Indonesia Taps Ex-Police Spokesman to Replace Anti-terrorism Chief
2020.05.01
Jakarta

A career officer who once served as police chief in Indonesia’s insurgency-hit easternmost region could become leader of the nation’s anti-terrorism agency after the national police pushed for his appointment, a spokesman said Friday.
Inspector General Boy Rafli Amar, who has held various key posts at the national police, including as its public relations officer, has been proposed to head the National Counter-terrorism Agency (BNPT), national police spokesman Asep Adi Saputra said.
“We will submit the proposal to President Joko Widodo,” Asep told BenarNews, explaining that the nation’s leader would have to confirm Boy’s appointment.
Boy would replace Suhardi Alius, who has served as BNPT chief since July 2016 and will take up a new position as the main policy analyst at the national police’s bureau of criminal investigations, Asep said.

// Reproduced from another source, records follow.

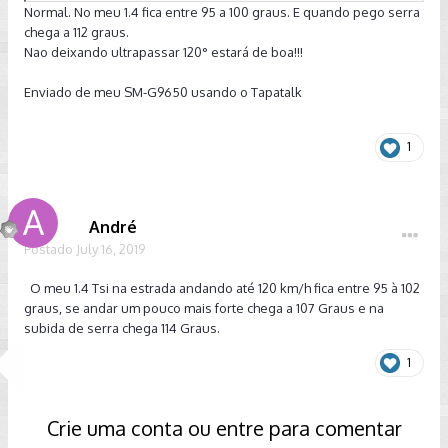
Normal. No meu 1.4 fica entre 95 a 100 graus. E quando pego serra
chega a 112 graus.
Nao deixando ultrapassar 120° estará de boa!!!
Enviado de meu SM-G9650 usando o Tapatalk
1
André
Postado
July 16, 2019
O meu 1.4 Tsi na estrada andando até 120 km/h fica entre 95 à 102
graus, se andar um pouco mais forte chega a 107 Graus e na
subida de serra chega 114 Graus.
1
Crie uma conta ou entre para comentar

Boy last served as the deputy head of the National Police Education and Training Institute. In 2007, he worked as the chief negotiator at Densus 88, the police’s elite anti-terrorism unit. Boy later became Papua police chief in 2017.
The Papua region, which makes up the Indonesian half of New Guinea island, was formally incorporated into Indonesia in 1969, after a U.N.-administered ballot known as the Act of Free Choice. Many Papuans and rights groups said the vote was a sham because it involved only 1,000 people. The far-eastern region has since been the scene of a low-level separatist insurgency.
Sidney Jones, director of the Institute for Policy Analysis of Conflict (IPAC) and an expert on Islamic militancy in Indonesia, said Boy’s appointment would inject “fresh blood” in the country’s battle against militants.
“Deradicalization programs [under Suhardi] have not yielded clear results. There needs to be some kind of an evaluation,” Jones told BenarNews.
In May 2018, Suhardi said some 800 convicted militants were enrolled in state-sponsored de-radicalization programs, which the government launched in 2012.
Indonesia, the world’s largest Muslim-majority country, has been hit by a string of terrorist attacks in the past two decades, with more recent strikes being blamed on militants affiliated with Islamic State.
Adhe Bhakti, an analyst at the Center for Radicalization and De-radicalization Studies, a Jakarta-based NGO, said that while Boy had impressive counter-terror credentials, he had his work cut out to improve the country’s efforts to deradicalize terror suspects.
“The de-radicalization program must be further refined. The new head of the BNPT must push for better monitoring of former terrorism convicts and make the programs more sustainable,” Adhe told BenarNews.
“Equally important is the strengthening of cooperation between institutions, including cooperation with civil society organizations,” he said.
BNPT has said that the rate of recidivism among former terrorism convicts was about 15 percent.
Two of four men who carried out bomb and gun attacks in Jakarta in January 2016 had previously been convicted and served jail time for terrorism-related offenses.
The first attack in Indonesia to be claimed by the Islamic State killed eight people, including four attackers.
Suhardi’s work as BNPT chief has focused on persuading militants to abandon their violent ways.
The agency has touted as a de-radicalization success story what they say is the transformation of Umar Patek, who is serving a 20-year sentence for his role in the 2002 Bali bombings that killed 202 people.
Last year, Suhardi personally handed Umar’s Filipina wife, Ruqayyah bin Husein Luceno, a certificate of Indonesian citizenship at a ceremony at the prison in Sidoarjo regency, where Umar is incarcerated.